**Task directions:** Every line from the start of the records through the line with "que les bureaux de change." is to be written out exactly; pictures are not.

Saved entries
□ □ □

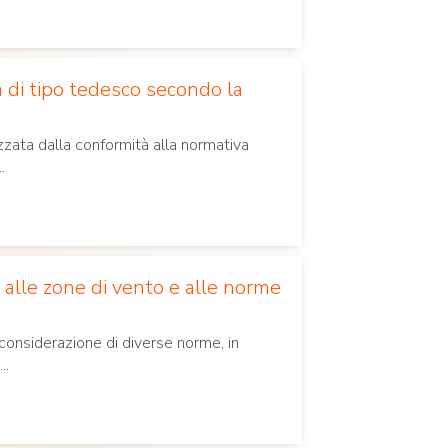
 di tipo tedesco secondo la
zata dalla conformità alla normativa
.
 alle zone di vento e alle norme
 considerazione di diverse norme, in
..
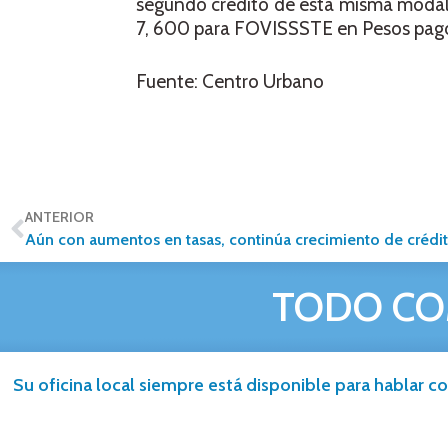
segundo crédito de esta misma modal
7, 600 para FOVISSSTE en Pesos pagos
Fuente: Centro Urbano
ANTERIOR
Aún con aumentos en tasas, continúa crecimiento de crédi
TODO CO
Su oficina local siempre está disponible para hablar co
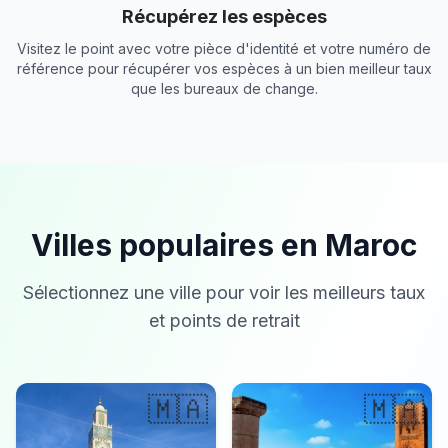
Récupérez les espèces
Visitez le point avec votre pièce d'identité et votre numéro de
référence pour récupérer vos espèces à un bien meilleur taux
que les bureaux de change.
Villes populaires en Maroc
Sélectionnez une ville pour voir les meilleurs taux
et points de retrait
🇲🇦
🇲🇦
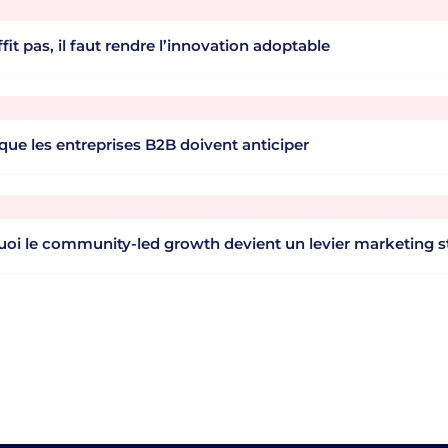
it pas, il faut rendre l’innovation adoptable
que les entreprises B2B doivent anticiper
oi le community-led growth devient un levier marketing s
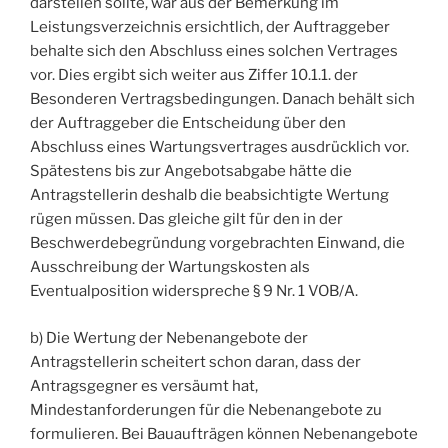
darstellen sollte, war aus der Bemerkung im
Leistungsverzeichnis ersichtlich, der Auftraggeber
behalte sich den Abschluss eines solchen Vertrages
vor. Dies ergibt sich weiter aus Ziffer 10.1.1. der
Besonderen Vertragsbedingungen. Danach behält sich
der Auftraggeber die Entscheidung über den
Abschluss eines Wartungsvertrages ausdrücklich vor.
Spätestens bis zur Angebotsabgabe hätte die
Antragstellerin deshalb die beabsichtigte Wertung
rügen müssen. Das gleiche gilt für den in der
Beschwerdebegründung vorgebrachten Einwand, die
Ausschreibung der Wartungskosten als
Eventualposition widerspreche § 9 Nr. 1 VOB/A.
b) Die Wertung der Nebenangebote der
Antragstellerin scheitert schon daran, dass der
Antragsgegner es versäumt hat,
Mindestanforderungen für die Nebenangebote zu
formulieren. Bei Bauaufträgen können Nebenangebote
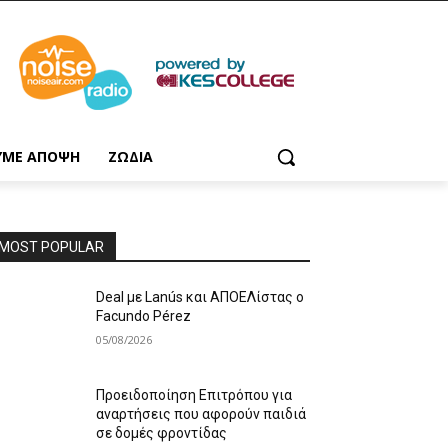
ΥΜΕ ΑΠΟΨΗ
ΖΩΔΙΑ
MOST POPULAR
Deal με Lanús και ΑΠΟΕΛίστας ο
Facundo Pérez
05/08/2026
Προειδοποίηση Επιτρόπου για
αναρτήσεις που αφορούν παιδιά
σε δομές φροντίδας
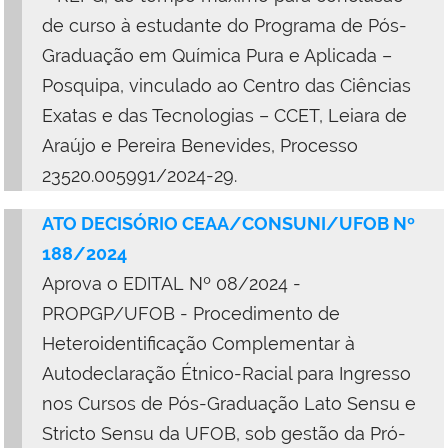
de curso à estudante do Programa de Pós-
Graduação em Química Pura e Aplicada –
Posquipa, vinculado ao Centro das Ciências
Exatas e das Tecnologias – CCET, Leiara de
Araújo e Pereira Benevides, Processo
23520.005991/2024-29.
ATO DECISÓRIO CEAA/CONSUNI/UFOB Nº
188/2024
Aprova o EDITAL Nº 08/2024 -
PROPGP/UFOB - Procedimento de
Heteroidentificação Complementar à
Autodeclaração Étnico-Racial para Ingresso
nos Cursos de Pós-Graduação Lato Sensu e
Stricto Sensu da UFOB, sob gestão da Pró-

□ □ □

**Solution for this task:**
 di tipo tedesco secondo la
zata dalla conformità alla normativa
.
 alle zone di vento e alle norme
 considerazione di diverse norme, in
..
segundo crédito de esta misma modal
7, 600 para FOVISSSTE en Pesos pagos
Fuente: Centro Urbano
ANTERIOR
Aún con aumentos en tasas, continúa crecimiento de crédi
TODO CO
Su oficina local siempre está disponible para hablar co
Récupérez les espèces
Visitez le point avec votre pièce d'identité et votre numéro de
référence pour récupérer vos espèces à un bien meilleur taux
que les bureaux de change.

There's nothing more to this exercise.